When the risks (or odds) in the two groups being compared are both small (say less than 20%) then the odds will approximate to the risks and the odds ratio will approximate to the relative risk.
Can you convert odds ratio to risk ratio?
The simplest way to ensure that the interpretation is correct is to first convert the odds into a risk. For example, when the odds are 1:10, or 0.1, one person will have the event for every 10 who do not, and, using the formula, the risk of the event is 0.1/(1+0.1) = 0.091.
Can you use odds ratio to estimate the risk ratio if this is a case-control study?
Key Concept: In a study that is designed and conducted as a case-control study, you cannot calculate incidence. Therefore, you cannot calculate risk ratio or risk difference. You can only calculate an odds ratio. However, in certain situations a case-control study is the only feasible study design.
Would you say that your odds ratio is an accurate approximation of the risk ratio?
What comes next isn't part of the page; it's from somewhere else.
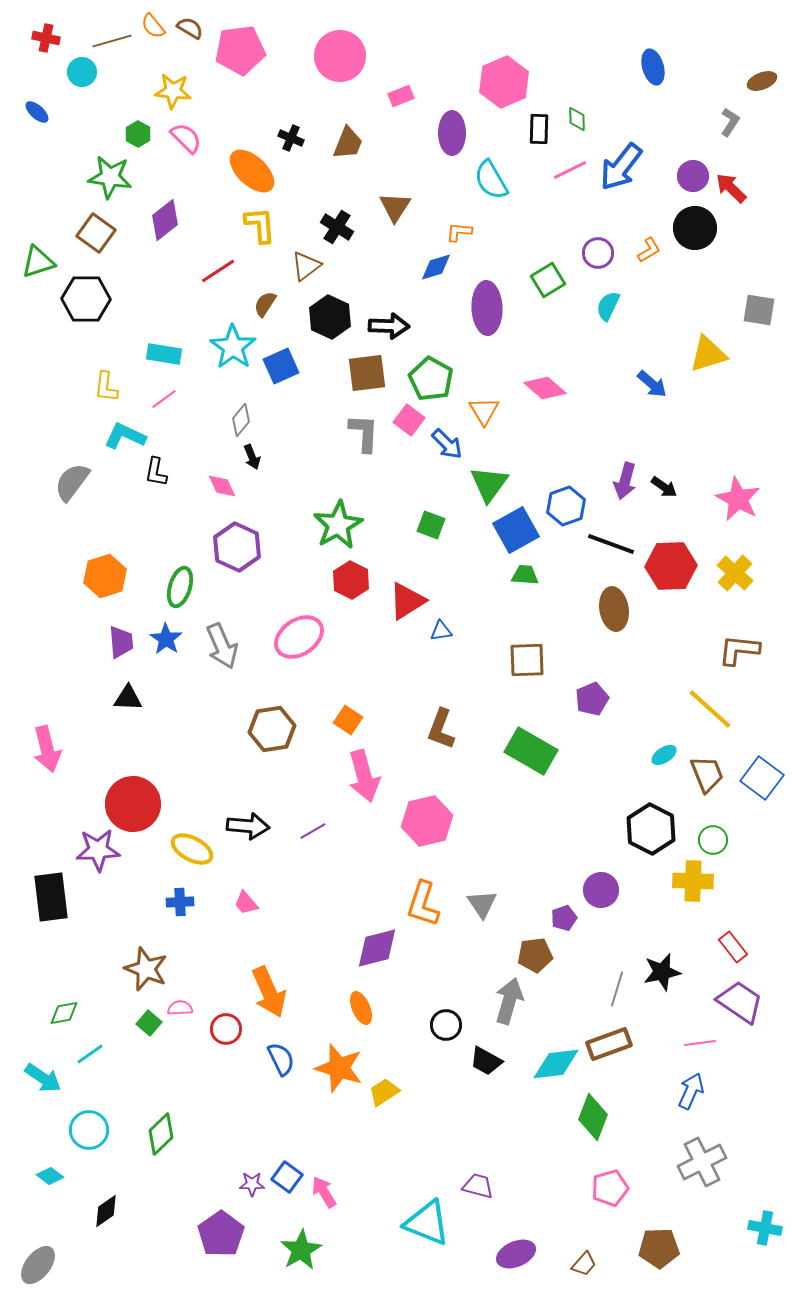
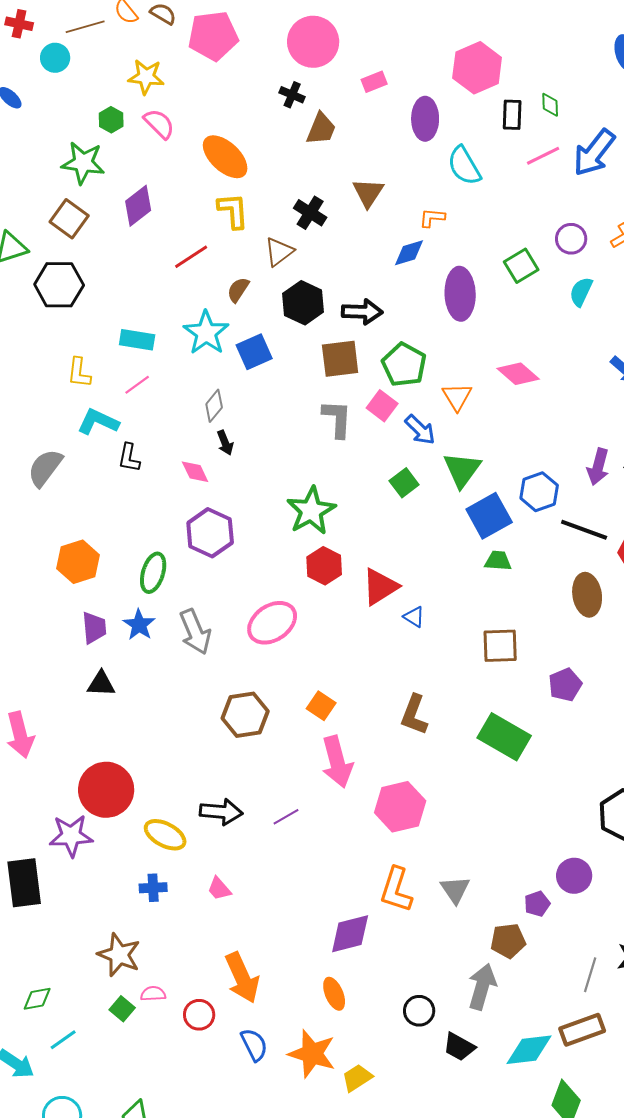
black cross: (291, 138) -> (292, 95), moved
green square: (431, 525) -> (404, 483), moved, turned 32
blue triangle: (441, 631) -> (414, 617), turned 40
As a result, risks, rates, risk ratios or rate ratios cannot be calculated from the typical case-control study. However, you can calculate an odds ratio and interpret it as an approximation of the risk ratio, particularly when the disease is uncommon in the population.
When an odds ratio is used to estimate the relative risk quizlet?
When can OR be used to estimate RR? The odds ratio always approximates the relative risk if the disease is frequent. In a cohort study of obesity and myocardial infarction, the odds ratio was calculated to be 4.5 while the relative risk was 2.5.
Can odds ratio and relative risk be the same?
When the outcome is rare (typically <10%), the value of OR is not too different from that of RR, and the two can be used interchangeably irrespective of whether the risk is lower [Table 3b] or higher [Table 3c] in the exposed group as compared to the unexposed.